Graduate Program in Bioinformatics and Systems Biology, University of California, San Diego, La Jolla, CA, USA.
Department of Computer Science and Engineering, University of California, San Diego, La Jolla, CA, USA.
Nat Methods. 2023 Sep;20(9):1346-1354. doi: 10.1038/s41592-023-01970-4. Epub 2023 Aug 14.
Even though the recent advances in 'complete genomics' revealed the previously inaccessible genomic regions, analysis of variations in centromeres and other extra-long tandem repeats (ETRs) faces an algorithmic challenge since there are currently no tools for accurate sequence comparison of ETRs. Counterintuitively, the classical alignment approaches, such as the Smith-Waterman algorithm, fail to construct biologically adequate alignments of ETRs. We present UniAligner-the parameter-free sequence alignment algorithm with sequence-dependent alignment scoring that automatically changes for any pair of compared sequences. UniAligner prioritizes matches of rare substrings that are more likely to be relevant to the evolutionary relationship between two sequences. We apply UniAligner to estimate the mutation rates in human centromeres, and quantify the extremely high rate of large duplications and deletions in centromeres.

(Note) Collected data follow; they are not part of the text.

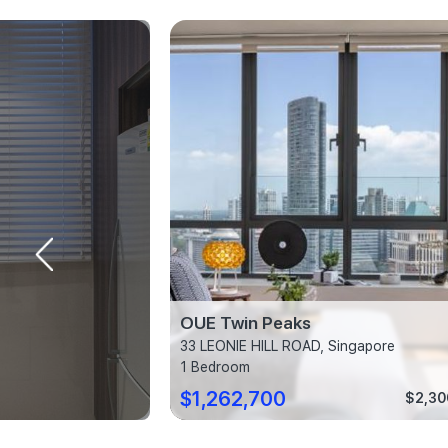
Rhu
OUE Twin Peaks
ngapore
33 LEONIE HILL ROAD, Singapore
1 Bedroom
$1,262,700
$2,310 psf
$2,30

This high rate suggests that centromeres may represent some of the most rapidly evolving regions of the human genome with respect to their structural organization.
尽管“完整基因组学”的最新进展揭示了以前无法获得的基因组区域,但由于目前没有用于准确比较 ETR 序列的工具,因此分析着丝粒和其他超长串联重复(ETR)的变异面临算法挑战。具有讽刺意味的是,经典的比对方法(如 Smith-Waterman 算法)无法构建 ETR 的生物学上适当的比对。我们提出了 UniAligner,这是一种无参数的序列比对算法,具有依赖于序列的比对评分,可针对任何一对比较序列自动更改。UniAligner 优先考虑罕见子字符串的匹配,这些子字符串更有可能与两个序列之间的进化关系相关。我们应用 UniAligner 来估计人类着丝粒中的突变率,并量化着丝粒中非常高的大重复和缺失率。这种高速率表明,相对于其结构组织,着丝粒可能是人类基因组中进化最快的区域之一。